Data provided below:

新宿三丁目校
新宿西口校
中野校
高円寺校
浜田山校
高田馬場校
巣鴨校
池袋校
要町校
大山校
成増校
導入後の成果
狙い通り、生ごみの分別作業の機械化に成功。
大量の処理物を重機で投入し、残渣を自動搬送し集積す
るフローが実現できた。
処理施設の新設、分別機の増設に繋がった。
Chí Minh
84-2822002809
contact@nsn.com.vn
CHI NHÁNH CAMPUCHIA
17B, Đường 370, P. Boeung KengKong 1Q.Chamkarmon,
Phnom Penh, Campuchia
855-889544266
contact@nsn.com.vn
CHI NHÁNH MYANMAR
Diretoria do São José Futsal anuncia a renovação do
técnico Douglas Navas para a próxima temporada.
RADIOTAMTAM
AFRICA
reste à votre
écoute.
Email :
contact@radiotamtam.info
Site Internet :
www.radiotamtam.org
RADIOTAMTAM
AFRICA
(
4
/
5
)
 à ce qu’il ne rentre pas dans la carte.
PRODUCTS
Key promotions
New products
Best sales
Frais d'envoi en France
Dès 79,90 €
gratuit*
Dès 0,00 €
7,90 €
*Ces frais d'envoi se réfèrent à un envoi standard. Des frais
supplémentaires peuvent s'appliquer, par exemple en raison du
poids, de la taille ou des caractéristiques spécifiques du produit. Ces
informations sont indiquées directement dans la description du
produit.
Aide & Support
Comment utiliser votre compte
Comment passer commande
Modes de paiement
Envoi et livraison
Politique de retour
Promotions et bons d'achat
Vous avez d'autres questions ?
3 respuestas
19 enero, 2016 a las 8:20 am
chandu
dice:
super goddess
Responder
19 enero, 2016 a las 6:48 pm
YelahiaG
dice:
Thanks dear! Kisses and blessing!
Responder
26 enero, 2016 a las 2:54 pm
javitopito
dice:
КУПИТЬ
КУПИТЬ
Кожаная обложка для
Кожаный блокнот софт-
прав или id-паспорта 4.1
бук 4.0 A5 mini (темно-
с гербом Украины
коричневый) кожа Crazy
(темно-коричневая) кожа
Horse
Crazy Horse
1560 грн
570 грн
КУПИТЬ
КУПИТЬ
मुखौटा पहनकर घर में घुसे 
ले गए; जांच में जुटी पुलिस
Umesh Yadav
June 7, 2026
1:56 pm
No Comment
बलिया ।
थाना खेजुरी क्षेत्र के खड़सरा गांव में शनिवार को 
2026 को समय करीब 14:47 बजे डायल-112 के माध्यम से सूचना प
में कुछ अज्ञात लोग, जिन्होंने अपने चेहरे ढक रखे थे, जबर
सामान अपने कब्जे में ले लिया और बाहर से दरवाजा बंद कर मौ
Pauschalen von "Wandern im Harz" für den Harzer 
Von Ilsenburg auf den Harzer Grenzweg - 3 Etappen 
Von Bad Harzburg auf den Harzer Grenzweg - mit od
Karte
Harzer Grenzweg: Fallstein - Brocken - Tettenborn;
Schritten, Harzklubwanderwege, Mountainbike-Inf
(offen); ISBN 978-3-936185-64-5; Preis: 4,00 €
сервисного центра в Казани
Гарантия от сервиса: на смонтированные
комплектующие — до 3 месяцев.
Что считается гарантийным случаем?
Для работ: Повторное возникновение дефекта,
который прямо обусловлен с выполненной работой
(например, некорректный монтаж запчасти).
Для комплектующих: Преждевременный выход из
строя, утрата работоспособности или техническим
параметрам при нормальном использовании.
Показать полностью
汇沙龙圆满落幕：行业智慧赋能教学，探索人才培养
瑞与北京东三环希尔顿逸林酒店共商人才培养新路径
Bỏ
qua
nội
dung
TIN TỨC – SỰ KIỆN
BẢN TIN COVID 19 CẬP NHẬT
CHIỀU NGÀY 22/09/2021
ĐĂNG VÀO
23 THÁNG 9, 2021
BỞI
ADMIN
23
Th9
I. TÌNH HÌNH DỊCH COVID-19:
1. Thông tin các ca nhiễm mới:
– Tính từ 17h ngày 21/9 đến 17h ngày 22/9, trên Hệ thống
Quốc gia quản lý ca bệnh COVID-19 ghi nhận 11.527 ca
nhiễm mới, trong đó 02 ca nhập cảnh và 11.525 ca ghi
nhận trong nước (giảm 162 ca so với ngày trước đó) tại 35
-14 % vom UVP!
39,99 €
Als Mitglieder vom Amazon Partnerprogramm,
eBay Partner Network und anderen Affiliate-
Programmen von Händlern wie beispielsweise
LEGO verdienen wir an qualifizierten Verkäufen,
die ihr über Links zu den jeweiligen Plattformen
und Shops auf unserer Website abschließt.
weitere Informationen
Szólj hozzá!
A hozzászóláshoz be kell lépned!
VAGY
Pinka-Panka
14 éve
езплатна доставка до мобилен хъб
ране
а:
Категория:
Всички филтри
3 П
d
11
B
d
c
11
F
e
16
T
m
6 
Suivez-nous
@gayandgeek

End of Data provided.

Brief
Return, word for word, every line from the top of the entries down to the line that holds "855-889544266", both included.

Task response
新宿三丁目校
新宿西口校
中野校
高円寺校
浜田山校
高田馬場校
巣鴨校
池袋校
要町校
大山校
成増校
導入後の成果
狙い通り、生ごみの分別作業の機械化に成功。
大量の処理物を重機で投入し、残渣を自動搬送し集積す
るフローが実現できた。
処理施設の新設、分別機の増設に繋がった。
Chí Minh
84-2822002809
contact@nsn.com.vn
CHI NHÁNH CAMPUCHIA
17B, Đường 370, P. Boeung KengKong 1Q.Chamkarmon,
Phnom Penh, Campuchia
855-889544266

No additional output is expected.